Wskaźnik waloryzacji emerytur kształtuje się w zależności od dwóch czynników: "inflacji w gospodarstwach emeryckich", czyli podwyżek cen towarów, które kupują emeryci oraz "nie mniej niż 20 proc. realnego wzrostu płac", czyli podwyżek pracowników. W kwietniu, według szybkiego szacunku GUS, inflacja w Polsce wyniosła 12,3 proc., a eksperci zakładają, że będzie rosnąć nawet do 15 proc. Dlatego przyszłoroczne świadczenia emerytalne też będą wyższe.
Eksperci "Gazety Wyborczej" przewidują, że ze względu na inflację wskaźnik waloryzacji emerytur wzrośnie z 7 proc. do 12 proc. Drugi czynnik, czyli wzrost realnych wynagrodzeń, powinien podnieść go jeszcze o 0,4 proc. Ostatecznie w 2023 roku wskaźnik waloryzacji emerytur może wynieść więc 12,4 proc.

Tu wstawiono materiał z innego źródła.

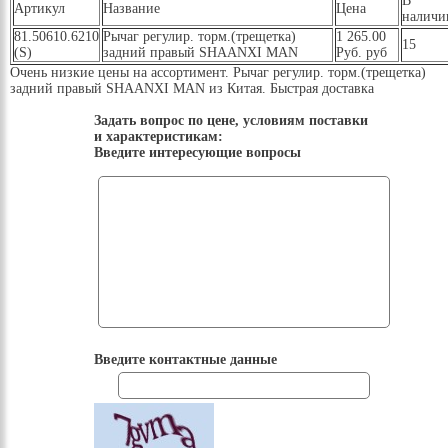
В
Артикул
Название
Цена
наличи
81.50610.6210
Рычаг регулир. торм.(трещетка)
1 265.00
15
(S)
задний правый SHAANXI MAN
Руб. руб
Очень низкие цены на ассортимент. Рычаг регулир. торм.(трещетка)
задний правый SHAANXI MAN из Китая. Быстрая доставка
Задать вопрос по цене, условиям поставки
и характеристикам:
Введите интересующие вопросы
Введите контактные данные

Pomóż Ukrainie, przyłącz się do zbiórki. Pieniądze wpłacisz na stronie pcpm.org.pl/ukraina
W praktyce oznacza to znaczne zwiększenie świadczeń. Minimalna emerytura powinna wzrosnąć o ponad 165 zł brutto i przekroczyć poziom 1,5 tys. zł brutto miesięcznie, a średnia emerytura (dziś ok. 2,6 tys. zł brutto miesięcznie) w marcu 2023 r. może wzrosnąć o nawet 320 zł.
Oskar Sobolewski, ekspert Instytutu Emerytalnego tłumaczył portalowi money.pl, że wzrost wskaźnika waloryzacji ma jedynie wyrównać straty spowodowane inflacją. "Waloryzacja emerytur zostanie zjedzona przez inflację, więc emeryci nie odczują poprawy" - tłumaczy ekspert.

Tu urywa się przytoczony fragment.